BEGIN
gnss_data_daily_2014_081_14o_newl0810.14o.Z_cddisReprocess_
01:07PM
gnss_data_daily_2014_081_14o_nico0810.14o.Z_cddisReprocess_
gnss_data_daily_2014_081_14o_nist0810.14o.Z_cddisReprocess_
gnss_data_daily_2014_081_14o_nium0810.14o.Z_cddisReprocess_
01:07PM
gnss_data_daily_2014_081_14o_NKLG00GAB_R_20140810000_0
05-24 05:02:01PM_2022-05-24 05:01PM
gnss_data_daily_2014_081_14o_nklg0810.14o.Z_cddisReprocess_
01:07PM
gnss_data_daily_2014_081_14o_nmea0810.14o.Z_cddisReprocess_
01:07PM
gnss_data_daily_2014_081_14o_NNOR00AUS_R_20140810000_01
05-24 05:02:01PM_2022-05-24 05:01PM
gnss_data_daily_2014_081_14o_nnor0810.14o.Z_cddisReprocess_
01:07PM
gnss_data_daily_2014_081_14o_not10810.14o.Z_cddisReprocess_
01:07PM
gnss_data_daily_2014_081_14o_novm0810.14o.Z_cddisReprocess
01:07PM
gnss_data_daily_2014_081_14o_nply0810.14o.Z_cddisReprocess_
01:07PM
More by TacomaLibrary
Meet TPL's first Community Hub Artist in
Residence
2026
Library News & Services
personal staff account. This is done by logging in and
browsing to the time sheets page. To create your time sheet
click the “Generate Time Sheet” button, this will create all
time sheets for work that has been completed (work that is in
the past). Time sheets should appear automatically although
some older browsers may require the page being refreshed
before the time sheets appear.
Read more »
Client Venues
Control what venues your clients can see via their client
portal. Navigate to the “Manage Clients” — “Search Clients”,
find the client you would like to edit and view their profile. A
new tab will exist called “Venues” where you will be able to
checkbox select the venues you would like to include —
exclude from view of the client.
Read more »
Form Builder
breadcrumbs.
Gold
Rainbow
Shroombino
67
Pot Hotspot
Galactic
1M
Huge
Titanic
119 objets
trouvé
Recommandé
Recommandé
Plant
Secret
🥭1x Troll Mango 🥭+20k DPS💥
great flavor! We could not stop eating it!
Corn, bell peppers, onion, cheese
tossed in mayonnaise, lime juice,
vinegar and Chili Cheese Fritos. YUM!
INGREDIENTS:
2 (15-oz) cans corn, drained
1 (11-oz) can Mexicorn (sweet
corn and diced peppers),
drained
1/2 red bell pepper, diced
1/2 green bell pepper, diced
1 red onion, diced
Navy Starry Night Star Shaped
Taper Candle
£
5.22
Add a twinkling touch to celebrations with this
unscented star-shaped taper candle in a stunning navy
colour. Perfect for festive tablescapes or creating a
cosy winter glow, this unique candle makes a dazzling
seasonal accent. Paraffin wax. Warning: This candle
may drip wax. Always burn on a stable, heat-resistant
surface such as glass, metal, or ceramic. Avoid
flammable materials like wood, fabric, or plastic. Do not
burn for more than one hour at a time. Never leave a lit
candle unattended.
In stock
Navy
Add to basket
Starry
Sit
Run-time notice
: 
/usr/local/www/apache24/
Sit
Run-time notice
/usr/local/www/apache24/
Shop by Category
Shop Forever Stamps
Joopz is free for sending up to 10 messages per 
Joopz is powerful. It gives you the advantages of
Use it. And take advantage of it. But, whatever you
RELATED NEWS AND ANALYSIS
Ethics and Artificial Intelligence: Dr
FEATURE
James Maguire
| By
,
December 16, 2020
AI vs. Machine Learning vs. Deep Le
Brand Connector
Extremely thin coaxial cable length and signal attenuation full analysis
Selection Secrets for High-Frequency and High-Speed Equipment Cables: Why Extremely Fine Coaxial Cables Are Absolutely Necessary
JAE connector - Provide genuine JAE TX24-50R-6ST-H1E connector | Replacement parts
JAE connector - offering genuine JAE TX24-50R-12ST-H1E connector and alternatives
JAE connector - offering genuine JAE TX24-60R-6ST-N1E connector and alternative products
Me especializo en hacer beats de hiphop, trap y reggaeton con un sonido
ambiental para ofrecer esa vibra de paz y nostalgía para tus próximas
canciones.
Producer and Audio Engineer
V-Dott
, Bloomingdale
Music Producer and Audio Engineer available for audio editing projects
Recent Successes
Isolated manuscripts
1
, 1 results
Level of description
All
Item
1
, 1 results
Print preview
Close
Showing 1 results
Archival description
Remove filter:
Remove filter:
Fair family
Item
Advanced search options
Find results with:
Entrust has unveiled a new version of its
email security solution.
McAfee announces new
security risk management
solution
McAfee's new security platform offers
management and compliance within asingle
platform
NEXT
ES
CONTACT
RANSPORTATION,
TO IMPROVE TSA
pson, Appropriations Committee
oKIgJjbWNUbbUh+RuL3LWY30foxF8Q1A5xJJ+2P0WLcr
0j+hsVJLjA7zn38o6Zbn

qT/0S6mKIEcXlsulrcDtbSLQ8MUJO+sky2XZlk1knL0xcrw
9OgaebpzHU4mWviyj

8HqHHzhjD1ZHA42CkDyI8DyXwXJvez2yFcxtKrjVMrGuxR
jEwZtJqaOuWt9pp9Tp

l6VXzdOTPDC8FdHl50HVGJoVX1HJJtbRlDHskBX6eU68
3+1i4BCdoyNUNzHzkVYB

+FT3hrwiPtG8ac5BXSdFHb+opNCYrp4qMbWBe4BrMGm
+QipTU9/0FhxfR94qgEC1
END
Above are some records; copy each line there that contains "page".

browsing to the time sheets page. To create your time sheet
some older browsers may require the page being refreshed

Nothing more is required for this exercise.